Chapter 5 Graphical Summaries

The graphical summary must match up with the type of variable(s).

Variable	Type of summary
1 Qualitative	(Single) Barplot
1 Quantitative	Histogram or (Single) Boxplot
2 Qualitative	Double Barplot, Mosaicplot
2 Quantitative	Scatterplot
1 Quantitative, 1 Qualitative	Double Boxplot

5.1 `ggplot`

There are two main methods with which to plot within R, base R and ggplot. This section will teach you how to be proficient in both styles!

All base R plots can be done in ggplot, allowing much greater customisation. Base R by default is installed, however ggplot must be installed before use.
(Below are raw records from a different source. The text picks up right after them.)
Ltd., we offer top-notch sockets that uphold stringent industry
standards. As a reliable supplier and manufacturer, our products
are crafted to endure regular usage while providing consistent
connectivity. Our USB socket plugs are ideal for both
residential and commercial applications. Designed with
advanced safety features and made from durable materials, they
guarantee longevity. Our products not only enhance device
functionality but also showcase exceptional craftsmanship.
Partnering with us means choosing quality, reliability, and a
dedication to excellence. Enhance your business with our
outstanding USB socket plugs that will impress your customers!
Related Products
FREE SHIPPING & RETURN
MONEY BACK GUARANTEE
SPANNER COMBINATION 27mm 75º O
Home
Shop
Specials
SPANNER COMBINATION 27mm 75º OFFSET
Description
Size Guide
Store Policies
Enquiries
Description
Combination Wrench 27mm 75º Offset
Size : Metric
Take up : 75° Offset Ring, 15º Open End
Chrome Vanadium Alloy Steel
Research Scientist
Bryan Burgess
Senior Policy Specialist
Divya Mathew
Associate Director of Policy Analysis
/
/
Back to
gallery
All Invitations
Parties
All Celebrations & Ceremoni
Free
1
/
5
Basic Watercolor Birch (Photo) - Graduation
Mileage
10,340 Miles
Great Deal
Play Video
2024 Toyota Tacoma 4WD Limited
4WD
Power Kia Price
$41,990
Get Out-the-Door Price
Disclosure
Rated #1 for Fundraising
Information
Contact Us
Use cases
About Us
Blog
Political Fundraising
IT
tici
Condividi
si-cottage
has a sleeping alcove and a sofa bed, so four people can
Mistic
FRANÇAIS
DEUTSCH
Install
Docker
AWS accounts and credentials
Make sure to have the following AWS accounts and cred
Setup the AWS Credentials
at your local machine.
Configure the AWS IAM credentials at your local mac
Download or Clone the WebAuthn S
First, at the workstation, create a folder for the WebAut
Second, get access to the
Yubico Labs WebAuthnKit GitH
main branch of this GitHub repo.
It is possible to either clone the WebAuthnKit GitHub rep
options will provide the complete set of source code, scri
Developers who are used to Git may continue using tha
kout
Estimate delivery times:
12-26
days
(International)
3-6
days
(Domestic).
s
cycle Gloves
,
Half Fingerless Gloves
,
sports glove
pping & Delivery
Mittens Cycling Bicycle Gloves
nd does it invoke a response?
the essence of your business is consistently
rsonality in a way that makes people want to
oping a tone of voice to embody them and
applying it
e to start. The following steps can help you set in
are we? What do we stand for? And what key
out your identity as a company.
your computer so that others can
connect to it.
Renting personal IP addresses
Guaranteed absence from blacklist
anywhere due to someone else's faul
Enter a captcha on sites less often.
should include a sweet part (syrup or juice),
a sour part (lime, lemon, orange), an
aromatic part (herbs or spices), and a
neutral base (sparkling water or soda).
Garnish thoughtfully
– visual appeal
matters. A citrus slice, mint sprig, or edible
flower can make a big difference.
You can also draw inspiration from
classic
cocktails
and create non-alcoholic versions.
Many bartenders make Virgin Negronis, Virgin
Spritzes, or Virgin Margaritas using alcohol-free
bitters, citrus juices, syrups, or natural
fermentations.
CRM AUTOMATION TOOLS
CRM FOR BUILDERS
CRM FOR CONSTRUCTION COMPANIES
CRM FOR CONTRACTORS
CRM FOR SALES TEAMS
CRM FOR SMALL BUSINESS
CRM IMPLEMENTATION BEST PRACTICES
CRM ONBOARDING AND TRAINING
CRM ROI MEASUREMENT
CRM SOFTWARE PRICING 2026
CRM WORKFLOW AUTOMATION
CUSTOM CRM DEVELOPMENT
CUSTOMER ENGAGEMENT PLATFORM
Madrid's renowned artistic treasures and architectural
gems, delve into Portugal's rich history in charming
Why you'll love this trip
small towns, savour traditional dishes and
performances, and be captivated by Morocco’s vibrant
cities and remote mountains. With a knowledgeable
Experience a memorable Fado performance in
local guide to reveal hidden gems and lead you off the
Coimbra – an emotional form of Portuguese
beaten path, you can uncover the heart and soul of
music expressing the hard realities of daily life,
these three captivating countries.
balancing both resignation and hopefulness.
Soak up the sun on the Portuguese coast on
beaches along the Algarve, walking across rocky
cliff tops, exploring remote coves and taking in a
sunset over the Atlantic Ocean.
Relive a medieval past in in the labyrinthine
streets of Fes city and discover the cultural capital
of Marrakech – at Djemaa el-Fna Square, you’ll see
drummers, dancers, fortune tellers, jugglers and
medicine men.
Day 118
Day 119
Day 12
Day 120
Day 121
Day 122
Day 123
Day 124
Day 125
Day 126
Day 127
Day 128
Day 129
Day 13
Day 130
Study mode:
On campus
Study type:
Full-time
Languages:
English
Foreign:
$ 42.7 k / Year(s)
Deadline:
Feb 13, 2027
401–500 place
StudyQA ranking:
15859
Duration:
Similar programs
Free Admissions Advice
To use ggplot first, download the packageggplot into RStudio. This is a one off command.

install.packages("ggplot2")

Each time you open RStudio, load the ggplot2 package

library(ggplot2) # Alternatively , use library(tidyverse) to load ggplot2, dplyr and many other useful packages

See the ggplot cheatsheet here

5.2 Barplot

5.2.1 Base R Method

A barplot is used for qualitative variables.

Which variables are qualitative in mtcars?
Produce a single barplot of the gears.

barplot(mtcars$gear)

Notice this is not useful! This is because R has classified gear as a quantitative variable.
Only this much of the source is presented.